- [Problem details] Pictures stay out of the output. Return exactly the lines below from the one with "Dámsky sivý kabát s" down to the one with "baseadas em evidências científicas.", both included, and nothing more.

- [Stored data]

═══

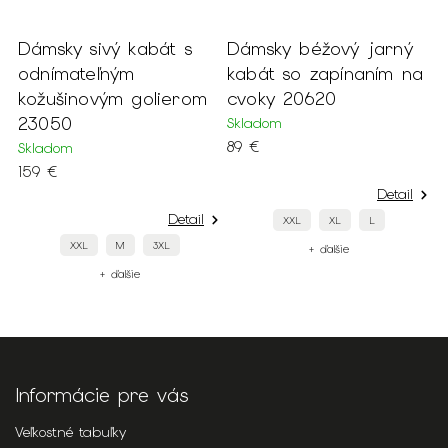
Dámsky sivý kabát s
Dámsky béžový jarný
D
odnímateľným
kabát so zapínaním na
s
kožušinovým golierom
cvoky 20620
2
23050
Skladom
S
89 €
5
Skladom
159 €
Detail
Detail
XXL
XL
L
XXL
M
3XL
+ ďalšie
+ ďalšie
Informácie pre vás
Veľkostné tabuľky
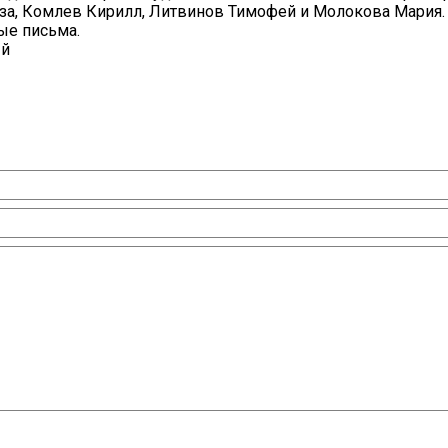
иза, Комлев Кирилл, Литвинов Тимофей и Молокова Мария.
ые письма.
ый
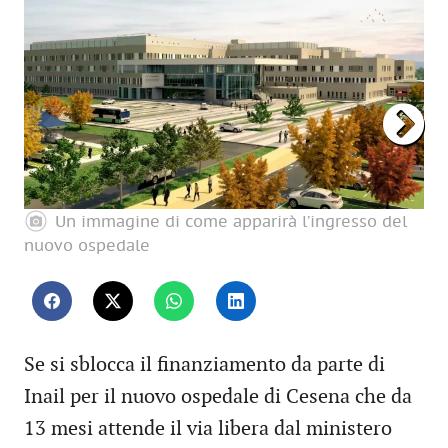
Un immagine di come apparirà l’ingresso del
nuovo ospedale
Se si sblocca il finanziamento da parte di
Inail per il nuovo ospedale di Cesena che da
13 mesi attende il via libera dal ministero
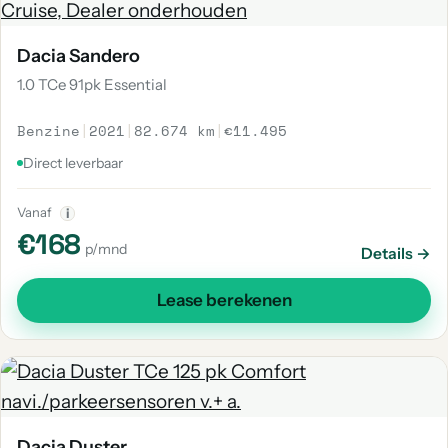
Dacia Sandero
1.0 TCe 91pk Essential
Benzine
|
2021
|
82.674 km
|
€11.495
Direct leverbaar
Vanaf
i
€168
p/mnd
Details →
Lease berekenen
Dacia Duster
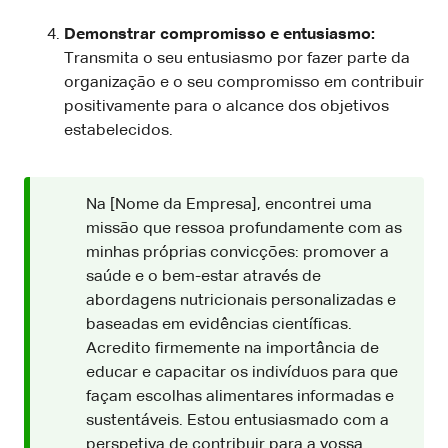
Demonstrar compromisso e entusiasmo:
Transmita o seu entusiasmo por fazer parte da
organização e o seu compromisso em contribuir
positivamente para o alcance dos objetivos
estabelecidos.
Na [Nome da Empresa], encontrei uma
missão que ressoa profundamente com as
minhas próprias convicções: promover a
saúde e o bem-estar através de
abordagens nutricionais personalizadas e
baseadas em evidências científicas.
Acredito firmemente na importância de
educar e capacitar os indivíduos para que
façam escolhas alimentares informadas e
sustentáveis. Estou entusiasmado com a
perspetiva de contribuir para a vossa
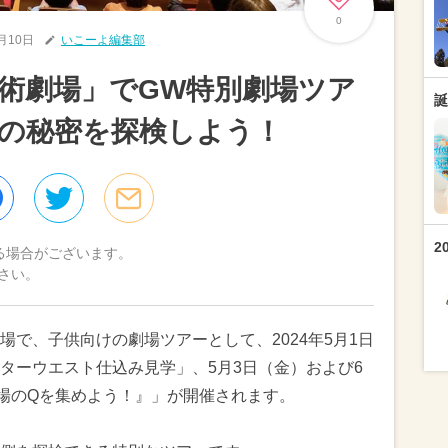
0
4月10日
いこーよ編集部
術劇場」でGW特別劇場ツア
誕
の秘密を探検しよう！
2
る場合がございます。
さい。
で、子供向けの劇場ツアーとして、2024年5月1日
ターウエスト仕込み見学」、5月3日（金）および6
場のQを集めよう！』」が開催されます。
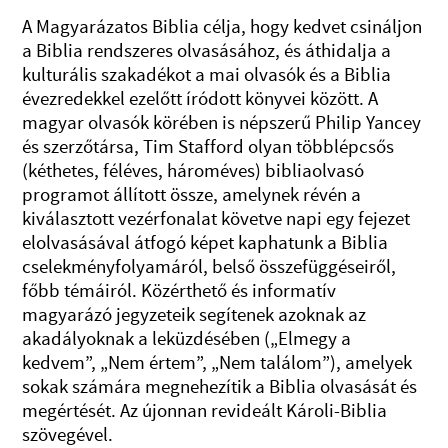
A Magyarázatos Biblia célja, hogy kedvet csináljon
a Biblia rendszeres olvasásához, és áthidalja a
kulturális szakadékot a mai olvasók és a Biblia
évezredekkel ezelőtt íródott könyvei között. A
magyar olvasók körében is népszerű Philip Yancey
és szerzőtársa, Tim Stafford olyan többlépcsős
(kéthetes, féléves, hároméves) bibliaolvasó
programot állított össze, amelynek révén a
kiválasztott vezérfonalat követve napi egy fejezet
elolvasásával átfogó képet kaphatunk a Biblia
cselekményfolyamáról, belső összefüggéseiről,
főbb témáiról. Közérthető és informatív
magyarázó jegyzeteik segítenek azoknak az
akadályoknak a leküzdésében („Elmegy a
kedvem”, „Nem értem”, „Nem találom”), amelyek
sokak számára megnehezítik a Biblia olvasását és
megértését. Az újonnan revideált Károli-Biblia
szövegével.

═══

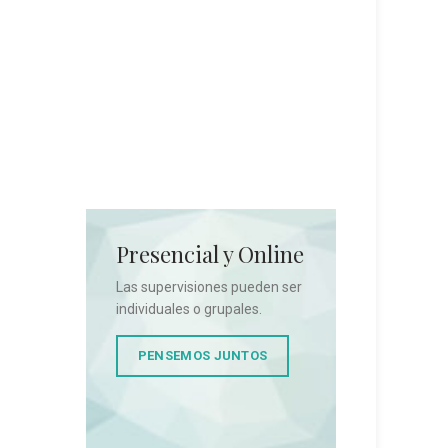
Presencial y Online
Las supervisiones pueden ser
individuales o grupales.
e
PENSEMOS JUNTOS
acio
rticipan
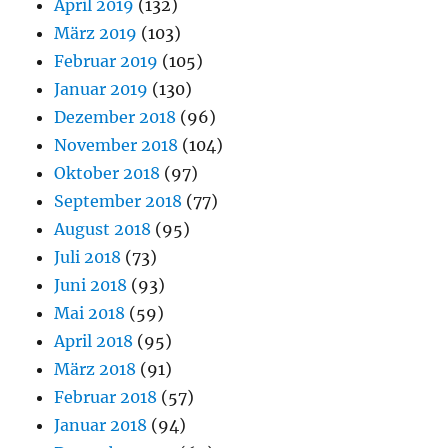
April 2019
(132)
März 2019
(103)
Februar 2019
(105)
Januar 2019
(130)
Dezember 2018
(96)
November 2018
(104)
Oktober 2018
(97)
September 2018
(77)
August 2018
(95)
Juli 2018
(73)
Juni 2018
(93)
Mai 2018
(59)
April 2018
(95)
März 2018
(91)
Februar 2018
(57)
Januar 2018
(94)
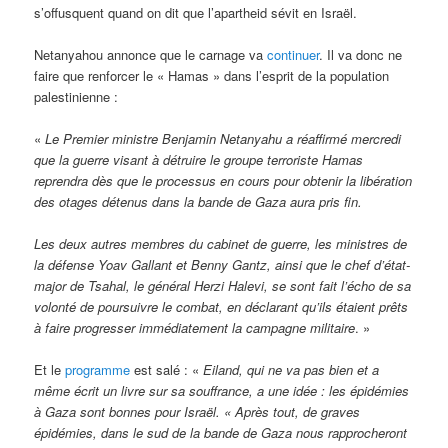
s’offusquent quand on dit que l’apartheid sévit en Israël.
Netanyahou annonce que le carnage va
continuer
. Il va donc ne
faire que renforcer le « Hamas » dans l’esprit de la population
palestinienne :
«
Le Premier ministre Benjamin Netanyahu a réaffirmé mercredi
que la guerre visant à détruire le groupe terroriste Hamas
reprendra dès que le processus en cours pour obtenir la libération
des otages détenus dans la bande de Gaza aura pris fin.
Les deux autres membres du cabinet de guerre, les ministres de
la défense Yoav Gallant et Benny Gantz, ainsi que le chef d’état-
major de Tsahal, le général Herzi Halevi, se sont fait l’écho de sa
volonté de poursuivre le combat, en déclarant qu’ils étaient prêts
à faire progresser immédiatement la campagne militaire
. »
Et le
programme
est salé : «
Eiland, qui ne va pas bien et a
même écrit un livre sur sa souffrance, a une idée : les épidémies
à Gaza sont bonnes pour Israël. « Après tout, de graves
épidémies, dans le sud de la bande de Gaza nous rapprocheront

═══

- [Answer for this exercise]
Dámsky sivý kabát s
Dámsky béžový jarný
D
odnímateľným
kabát so zapínaním na
s
kožušinovým golierom
cvoky 20620
2
23050
Skladom
S
89 €
5
Skladom
159 €
Detail
Detail
XXL
XL
L
XXL
M
3XL
+ ďalšie
+ ďalšie
Informácie pre vás
Veľkostné tabuľky
иза, Комлев Кирилл, Литвинов Тимофей и Молокова Мария.
ые письма.
ый
Un immagine di come apparirà l’ingresso del
nuovo ospedale
Se si sblocca il finanziamento da parte di
Inail per il nuovo ospedale di Cesena che da
13 mesi attende il via libera dal ministero
Dacia Sandero
1.0 TCe 91pk Essential
Benzine
|
2021
|
82.674 km
|
€11.495
Direct leverbaar
Vanaf
i
€168
p/mnd
Details →
Lease berekenen
Dacia Duster
Demonstrar compromisso e entusiasmo:
Transmita o seu entusiasmo por fazer parte da
organização e o seu compromisso em contribuir
positivamente para o alcance dos objetivos
estabelecidos.
Na [Nome da Empresa], encontrei uma
missão que ressoa profundamente com as
minhas próprias convicções: promover a
saúde e o bem-estar através de
abordagens nutricionais personalizadas e
baseadas em evidências científicas.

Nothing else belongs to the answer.